52nd Minister of Education, Youth and Sports
- In office 14 September 2020 – 11 September 2023
- President: Ilir Meta Bajram Begaj
- Prime Minister: Edi Rama
- Preceded by: Besa Shahini
- Succeeded by: Ogerta Manastirliu

Personal details
- Born: 7 October 1975 (age 50) Elbasan, Albania
- Party: Socialist Party
- Education: Universiteti "Aleksandër Xhuvani"
- Alma mater: Faculty of Economics
- Occupation: Politician
- Cabinet: Rama Cabinet (II, III)
- Website: www.parlament.al

= Evis Kushi =

Albanian politician (born 1975)

Evis Kushi (born 7 October 1975) is an Albanian politician.

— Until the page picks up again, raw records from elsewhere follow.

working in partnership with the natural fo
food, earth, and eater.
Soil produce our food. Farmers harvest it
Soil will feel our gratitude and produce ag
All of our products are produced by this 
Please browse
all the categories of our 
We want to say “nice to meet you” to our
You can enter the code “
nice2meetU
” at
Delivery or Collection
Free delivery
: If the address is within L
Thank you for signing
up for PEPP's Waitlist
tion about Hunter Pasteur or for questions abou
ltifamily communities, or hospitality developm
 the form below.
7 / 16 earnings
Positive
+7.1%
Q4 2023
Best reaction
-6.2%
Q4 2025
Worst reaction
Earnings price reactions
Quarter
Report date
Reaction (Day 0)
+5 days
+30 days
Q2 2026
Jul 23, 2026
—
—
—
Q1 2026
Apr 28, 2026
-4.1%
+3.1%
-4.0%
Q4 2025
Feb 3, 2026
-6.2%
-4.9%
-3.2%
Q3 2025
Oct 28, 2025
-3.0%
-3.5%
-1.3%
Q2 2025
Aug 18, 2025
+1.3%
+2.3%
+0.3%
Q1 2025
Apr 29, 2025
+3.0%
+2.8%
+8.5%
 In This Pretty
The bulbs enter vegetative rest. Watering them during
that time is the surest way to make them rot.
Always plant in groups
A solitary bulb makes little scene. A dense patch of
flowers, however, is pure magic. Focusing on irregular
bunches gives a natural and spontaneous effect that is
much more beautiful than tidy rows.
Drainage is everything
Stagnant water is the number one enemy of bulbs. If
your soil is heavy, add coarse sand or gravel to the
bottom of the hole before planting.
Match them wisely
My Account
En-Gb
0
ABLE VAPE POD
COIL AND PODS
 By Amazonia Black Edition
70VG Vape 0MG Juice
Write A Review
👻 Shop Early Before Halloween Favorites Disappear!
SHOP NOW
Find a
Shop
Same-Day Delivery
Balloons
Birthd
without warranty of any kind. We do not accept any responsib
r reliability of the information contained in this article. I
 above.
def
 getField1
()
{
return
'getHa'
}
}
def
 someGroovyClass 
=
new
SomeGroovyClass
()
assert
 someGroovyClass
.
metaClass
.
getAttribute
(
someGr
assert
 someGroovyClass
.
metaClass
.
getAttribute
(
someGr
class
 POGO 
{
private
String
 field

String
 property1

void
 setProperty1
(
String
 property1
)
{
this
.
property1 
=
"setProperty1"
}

She served as 52nd Minister of Education, Sports and Youth from September 2020 until September 2023.

== Early life ==
Evis Kushi was born on 7 October 1975 in Elbasan, Albania. She started her career in 1998 at the University "Aleksander Xhuvani" Elbasan about Basics of Marketing and Econometrics (1998-2012). Between 2010 and 2012, Kushi held the position of Head of the Department "Economy and Law", Faculty of Economics, "Aleksander Xhuvani" University, Elbasan. In 2012-2013 she served as Dean of the Faculty of Economics at the university.

== Political career ==
From 2013 onwards, Kushi is a member of the Elbasan Region in the Albanian Parliament, and has been part of Committee on Economy and Finance. In terms of social and political activities, Evis Kushi has been a member of the Socialist Party since March 2013 and a member of the Presidency of Socialist Party since April 2016. She is fluent in English, Italian and French. Following the departure of former Minister of Education Besa Shahini, Evis was appointed as the new Minister and has held this post since Rama II Cabinet on 14 September 2020 until now.

== Personal life ==
She is married and has two daughters, Ana and Luna.